Not long after the city won its dark horse bid to host the 1996 Olympic Games, then-Mayor Maynard H. Jackson laid out a lofty goal to scale what he called “the twin peaks of Atlanta’s Mount Olympus.”
Civic leaders, he said, would not only host a memorable 17-day fête for the world to see, but “simultaneously uplift the people of Atlanta and fight poverty in the process.”
Twenty-five years after Atlanta’s Olympic cauldron was extinguished, and as the curtains are drawn on the Tokyo Games, the debate here over the economic legacy of the 1996 event is still very much alive.

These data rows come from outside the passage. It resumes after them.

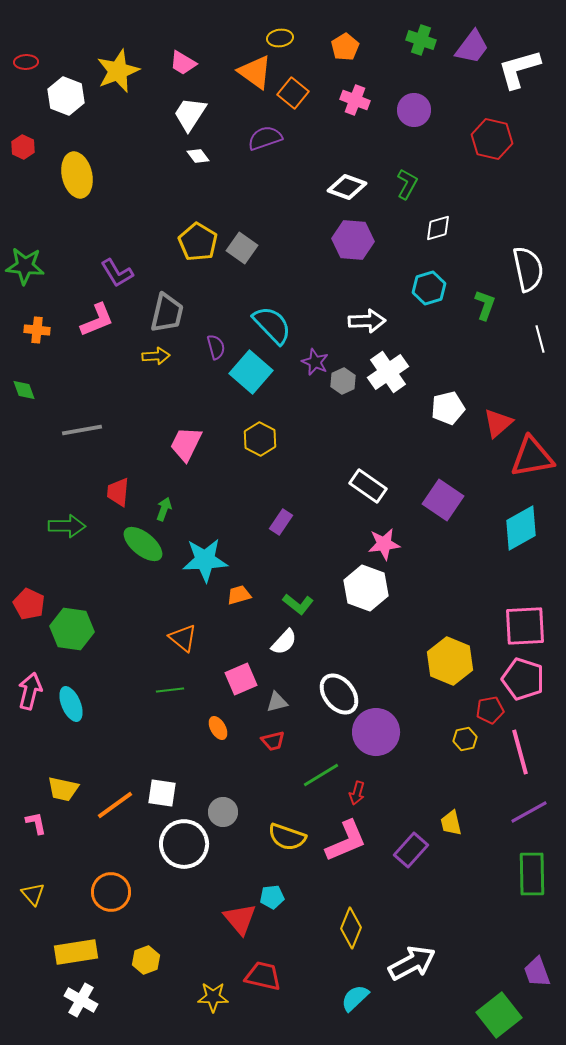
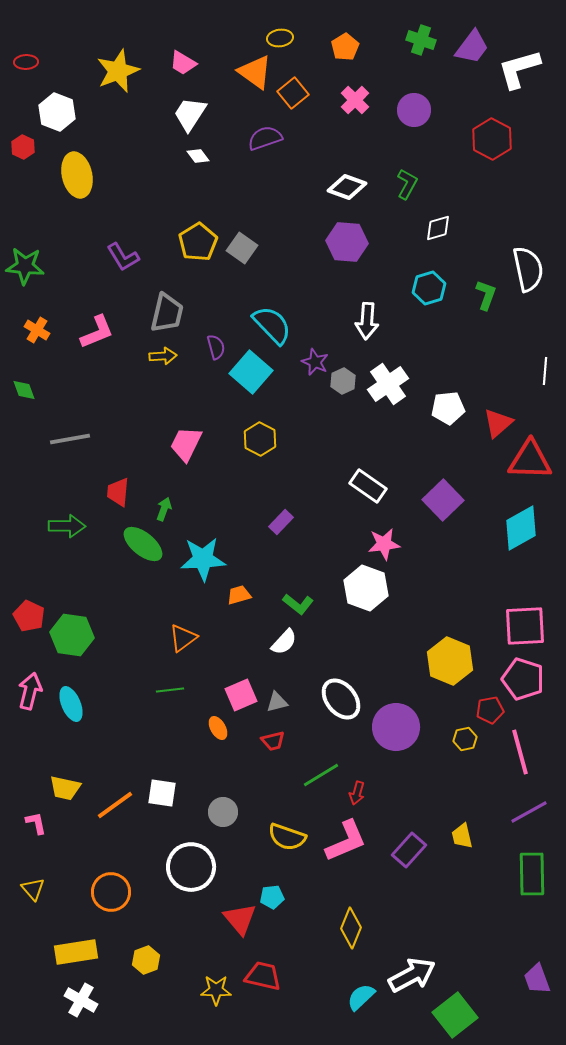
orange square at (293, 93): rotated 12 degrees clockwise
white hexagon at (66, 96): moved 9 px left, 16 px down
pink cross at (355, 100): rotated 24 degrees clockwise
red hexagon at (492, 139): rotated 15 degrees clockwise
purple hexagon at (353, 240): moved 6 px left, 2 px down
yellow pentagon at (198, 242): rotated 9 degrees clockwise
purple L-shape at (117, 273): moved 6 px right, 16 px up
green L-shape at (485, 305): moved 1 px right, 10 px up
pink L-shape at (97, 320): moved 12 px down
white arrow at (367, 321): rotated 96 degrees clockwise
orange cross at (37, 330): rotated 25 degrees clockwise
white line at (540, 339): moved 5 px right, 32 px down; rotated 20 degrees clockwise
yellow arrow at (156, 356): moved 7 px right
white cross at (388, 372): moved 12 px down
white pentagon at (448, 408): rotated 8 degrees clockwise
gray line at (82, 430): moved 12 px left, 9 px down
red triangle at (532, 457): moved 2 px left, 3 px down; rotated 12 degrees clockwise
purple square at (443, 500): rotated 12 degrees clockwise
purple rectangle at (281, 522): rotated 10 degrees clockwise
cyan star at (205, 560): moved 2 px left, 1 px up
red pentagon at (29, 604): moved 12 px down
green hexagon at (72, 629): moved 6 px down
orange triangle at (183, 638): rotated 44 degrees clockwise
pink square at (241, 679): moved 16 px down
white ellipse at (339, 694): moved 2 px right, 5 px down
purple circle at (376, 732): moved 20 px right, 5 px up
yellow trapezoid at (63, 789): moved 2 px right, 1 px up
yellow trapezoid at (451, 823): moved 11 px right, 13 px down
white circle at (184, 844): moved 7 px right, 23 px down
purple rectangle at (411, 850): moved 2 px left
yellow triangle at (33, 894): moved 5 px up
white arrow at (412, 963): moved 12 px down
purple trapezoid at (537, 972): moved 7 px down
yellow star at (213, 997): moved 3 px right, 7 px up
cyan semicircle at (355, 998): moved 6 px right, 1 px up
green square at (499, 1015): moved 44 px left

Credit: Curtis Compton / Curtis.Compton@
Credit: Curtis Compton / Curtis.Compton@
Many economists, business developers and ex-officials look back at the Centennial Olympic Games as a turning point. The Olympiad, they say, sparked major international investment, the revitalization of some of the city’s most neglected corners — especially downtown — and industries like hospitality that are today major engines of growth.
“It was the biggest economic development tool Georgia and Atlanta have ever had,” said Sam Williams, who led the Metro Atlanta Chamber of Commerce from 1996 until 2013.
But some neighborhood activists and professionals focused on equity view things another way. To them, the Olympics represent a squandered once-in-a-lifetime opportunity to lift up lower-income, majority-minority neighborhoods. Some residents were displaced and much-needed affordable housing deferred.
“There was no intention of really investing to make sure that Black poor folks could remain in these communities after the Olympics left,” said Alison Johnson, a fair housing activist who grew up not far from the Olympic Stadium in Peoplestown. “We were shuffled around and given the bare minimum.”
Credit: Todd Robertson
Credit: Todd Robertson
Today, 18 Fortune 500 companies call Georgia home, with only three U.S. cities having more than metro Atlanta. Average home prices in intown Atlanta top $600,000, including five neighborhoods above $1 million, according to Adams Realtors.
At the same time, nearly 21% of the city of Atlanta’s population was living in poverty in 2019, twice the national rate, according to the Census Bureau. Various studies in recent years also found Atlanta to have the highest wealth and income disparities among major U.S. cities.
Rapid makeovers
To understand just how much the 1996 Games reshaped the city of Atlanta, start downtown on Centennial Olympic Park Drive.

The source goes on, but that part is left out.